May 10th 1933
Letters To The Editor:
Mr. Editor -
Will you allow an old resident of Berwick who came to the village in 1897 - just thirty-six years ago - to correct few slight inaccuracies in Mr. Cook's very interesting reminiscences.
The Thorndyke Hotel was not standing in 1897; it had been destroyed by fire a year or two before. Only the empty cellar remained, where a vacant corner lot still marks the site. An empty cellar also marked the site of the old Register office. The new building, the present home of The Register, was completed in 1896, and was in use in 1897.
George Butler was the first proprietor of the Berwick Laundry, and was operating it in 1897. Later on, he sold the business to his brother-in-law, Mr. Pelton.
Mr. Cook has omitted from the list of spiritual advisers of that date the name of a venerable and much loved clergyman, the Rev. William Ellis, who was at that time in charge of the Anglican Church in Berwick, and who died here in 1900. His home was in the house next the Church, now owned by the Newcombe estate.
The name of Dr. Birt is omitted from the list of physicians. I have no recollection of Dr. Reid being in Berwick at that time, and it is possible that Dr. Birt had taken over his practice. At any rate he was here, and remained until 1900.
My recollection of R. T. Caldwell at that date, is of a very interesting and very much-alive small boy. He was very active in juvenile sports, and junior baseball, but I would have considered him rather young to be managing the local team. Still, he was an unusually bright boy, so I will not argue the point.

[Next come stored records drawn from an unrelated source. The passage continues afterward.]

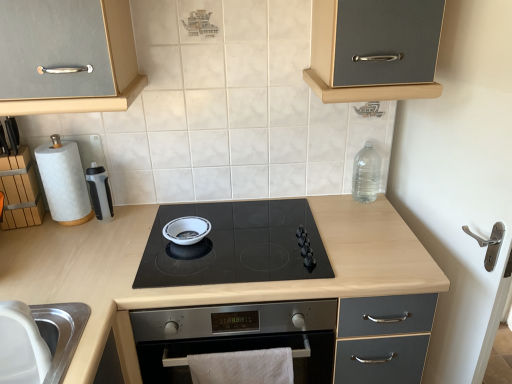 The image size is (512, 384). Identify the location of empty space that is in between clear plastic bottle at upper right and white paper towel at left. (248, 213). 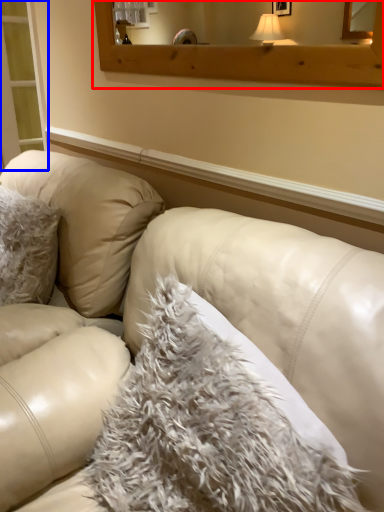 Question: Among these objects, which one is farthest to the camera, window frame (highlighted by a red box) or screen door (highlighted by a blue box)?

Choices:
 (A) window frame
 (B) screen door

Answer: (B) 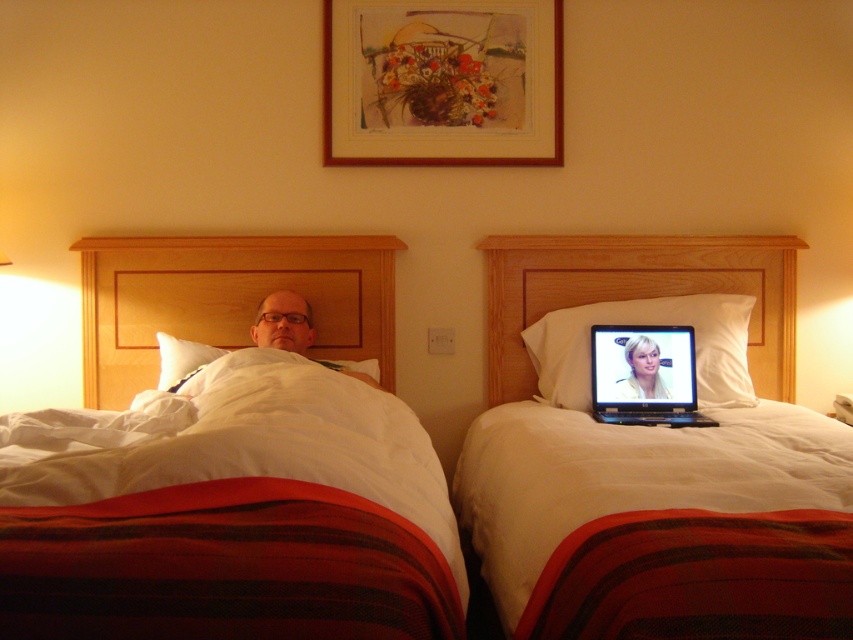 Can you confirm if white soft pillow at upper right is positioned above matte black man at center?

There are one or two minor points on which I might write, but the difference in dates is so slight that it is of no consequence. I trust that you and Mr. Cook will pardon these corrections from a garrulous old person who happens to have a good memory.
CAPT. BLOOM MORRIS LOSES VESSEL
Yacht "Nyanza," Homeward Bound For Harborville, Is Driven Ashore Off Delaware Bay - Captain And Crew Safe.

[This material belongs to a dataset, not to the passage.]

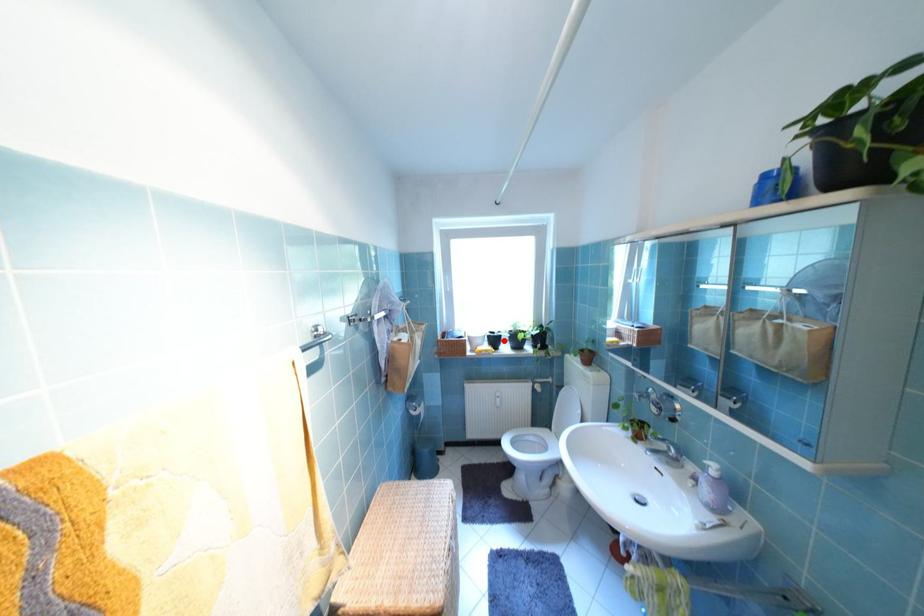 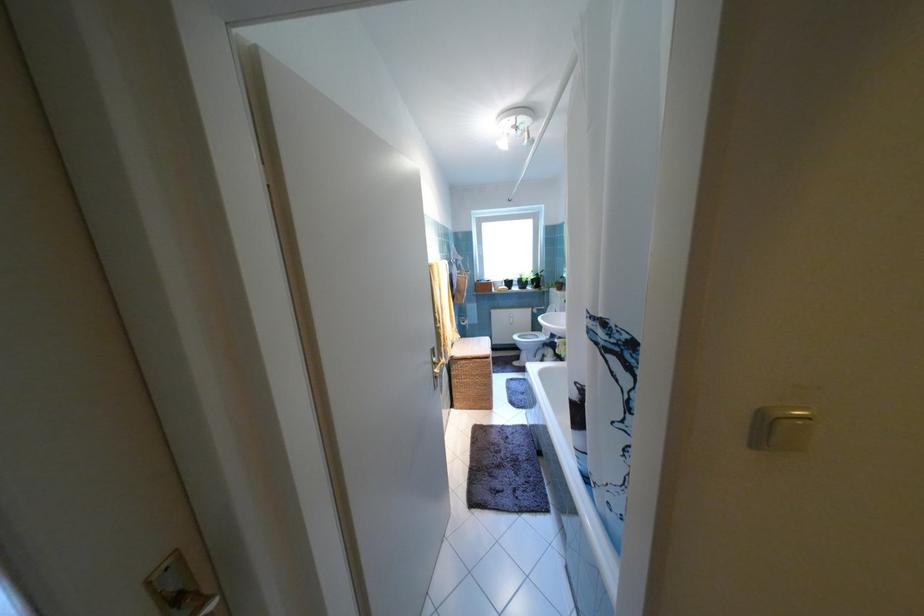 Find the pixel in the second image that matches the highlighted location in the first image.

Captain Bloomfield Morris, well-known master mariner, of Harborville, who sailed from that port last Fall in his yacht, "Nyanza," for southern waters, where he spent the winter months, arrived home last Wednesday after meeting with the unfortunate experience of losing his ship, which he left beached on Brown's Bank Delaware Bay.
Captain Morris and Frank Marshall, who accompanied him on the trip 20th. When about two days out they encountered a heavy storm, which drove the "Nyanza" aground. Launching the lifeboat, they managed to get safely to shore and also to save some of their personal effects, but the ship, which was hopelessly aground, they were obliged to give up as lost.
The "Nyanza" was built at Port Greville nine years ago and was a beautifully finished two-master. Captain Morris had practically lived in his vessel since it was first launched and in it had made annual cruisers to South Atlantic ports each winter. Needless to say, the trim little vessel will be greatly missed from its accustomed berth at Harborville.
While his many friends will sympathize with the veteran Captain in his loss, they rejoice however in the fact that his life was spared and that he is again with them in the flesh.